José A. Gatgens Céspedes
Fabián Meza presentó hace pocas semanas su libro de crónicas con el que debuta en el mundo literario: Los verdugos de la verdad . Se trata de una colección de 13 historias a ritmo de crónica en profundidad –así le llama Froilán Escobar, maestro de Meza– o del nuevo periodismo o literaria, como se le conoce en otros latitudes.
Meza trabaja varios casos que tuvieron mucha presencia mediática, como el del atropello del político y empresario Antonio Álvarez Desanti y el juicio posterior. También –que me parece el trabajo medular– un testimonio que relata, en primera persona, la tragedia personal de la madre que perdió a sus hijos en la explosión de una estación de gasolina en Escazú y el vía crucis judicial que hubo después.
La crónica literaria es un híbrido que toma las herramientas narrativas de la literatura y la veracidad de la vida cotidiana para contar historias que van más allá de la noticia de un cuarto de página con estructura de pirámide invertida. En América Latina suele tener la particularidad de estar asociada a personajes marginados, inadvertidos, sin voz. La crónica literaria toma partido, no pretende esconderse en un lenguaje despersonalizado con ínfulas de veracidad y omnisapiencia y narra con detalle las circunstancias del personaje.
O como decía el desaparecido escritor y periodista Tomás Eloy Martínez, uno de los grandes maestros de la crónica y fundador junto con García Márquez de la Fundación Nuevo Periodismo Iberoamericano: “en los textos del nuevo periodismo la realidad se estira, se retuerce, pero jamás se convierte en ficción. Lo que allí se pone en duda no son los hechos sino el modo de narrar los hechos”.

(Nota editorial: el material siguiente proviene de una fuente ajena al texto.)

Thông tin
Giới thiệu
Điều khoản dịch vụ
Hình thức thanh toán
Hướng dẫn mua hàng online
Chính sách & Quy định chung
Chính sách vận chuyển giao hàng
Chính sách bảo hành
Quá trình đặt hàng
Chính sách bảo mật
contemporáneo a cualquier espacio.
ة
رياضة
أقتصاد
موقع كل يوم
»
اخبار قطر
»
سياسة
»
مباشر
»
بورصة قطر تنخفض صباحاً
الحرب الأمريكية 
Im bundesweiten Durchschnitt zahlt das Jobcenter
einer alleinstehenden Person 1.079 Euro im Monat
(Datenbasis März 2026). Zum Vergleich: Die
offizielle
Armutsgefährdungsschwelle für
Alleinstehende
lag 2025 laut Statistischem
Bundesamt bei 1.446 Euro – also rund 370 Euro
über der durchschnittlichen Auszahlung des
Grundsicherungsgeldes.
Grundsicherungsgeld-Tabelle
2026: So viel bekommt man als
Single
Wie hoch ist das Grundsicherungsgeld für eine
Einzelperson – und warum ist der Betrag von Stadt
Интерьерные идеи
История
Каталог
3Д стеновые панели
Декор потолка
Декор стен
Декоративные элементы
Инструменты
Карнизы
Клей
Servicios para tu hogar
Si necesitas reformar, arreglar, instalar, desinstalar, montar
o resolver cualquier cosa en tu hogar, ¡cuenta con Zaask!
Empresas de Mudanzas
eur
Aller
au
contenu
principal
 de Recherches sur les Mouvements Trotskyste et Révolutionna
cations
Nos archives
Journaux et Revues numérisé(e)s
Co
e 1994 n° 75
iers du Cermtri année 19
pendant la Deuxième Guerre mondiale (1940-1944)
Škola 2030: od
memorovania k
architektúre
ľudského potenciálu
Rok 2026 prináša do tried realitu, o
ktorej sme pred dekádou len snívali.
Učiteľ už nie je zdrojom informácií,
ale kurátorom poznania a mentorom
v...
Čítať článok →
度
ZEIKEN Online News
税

Los casos de escritores periodistas y periodistas escritores abundan en nuestro subcontinente. Susana Rotker, investigadora venezolana, incluso le atribuye el invento de la crónica al cubano José Martí. Posterior a él, hay muchos ejemplos célebres, empezando por Rubén Darío, César Vallejo, pasando por Gabriel García Márquez y Rodolfo Walsh y llegando a los contemporáneos Alberto Salcedo, Josefina Licitra, Martín Caparrós, Juan Pablo Meneses, Juan Villoro y Leila Guerriero, para poner algunos nombres.
En Verdugos de la verdad , Meza hecha mano a la enorme galeta de casos que ha cubierto, ya sea como periodista de crónica roja en los medios de comunicación en que trabajó o bien como encargado de prensa del famoso abogado penalista Juan Diego Castro. Es una veta que sigue en estado caso virginal y que pocos periodistas y escritores han aprovechado en nuestro país, pero que, poco a poco, va dejándose desenterrar para ofrecer el brillo de sus historias.
Como escribí, la obra tiene como hilo conductor casos judiciales que Meza conoce al dedillo y les saca partido para –cual disco sencillo de acetato que puede tener una mejor canción en el lado B que en el lado A– no decir lo obvio, lo que ya se leyó en los noticieros y se observó hasta el cansancio en la edición de las siete de la noche. No, es el entretelón íntimo de lo que ocurre en la sala de juicios, en los pasillos, en las noches en que se mata la gente, de por qué el sistema judicial costarricense no funciona como se supone que debería serlo –a pesar de los millonarios presupuestos–, de lo que se callaron cuando el acusado y la víctima se volvieron a ver, de lo que sintió esa mujer cuando tenía el cuchillo en el cuello y fue violada tres veces.
El texto cuenta historias humanas, lejos del cliché informativo cotidiano al que están obligados los periodistas, que narra cinematográficamente las escenas íntimas, con un vocabulario sin remilgos ni correctos modales: cómo se ha sentido la madre durante casi una década de ir y venir de las salas de juzgamiento a la espera de que condenen al ciudadano que hizo algo incorrecto y que, lejos de sentirse culpable y enfrentar su culpa por el mal cometido, recurre a todos las estratagemas legales posibles para no ir a la cárcel.
Es un libro para conocer cómo funciona el nudo indescifrable de nuestro sistema judicial, lleno de meandros kafkianos, y para saber lo que piensa el periodista.
La obra intercala narradores, a veces en segunda persona, intimando en su yo; a veces la voz que cuenta la historia está en tercera persona o incluso en primera, para conocer lo que, en algunas ocasiones, en medios tradicionales no es posible ver: lo que piensan y sienten los que fabrican las noticias. A veces, el lado B de la historia, como los viejos discos de 45 revoluciones por minuto, ofrecen sorpresas.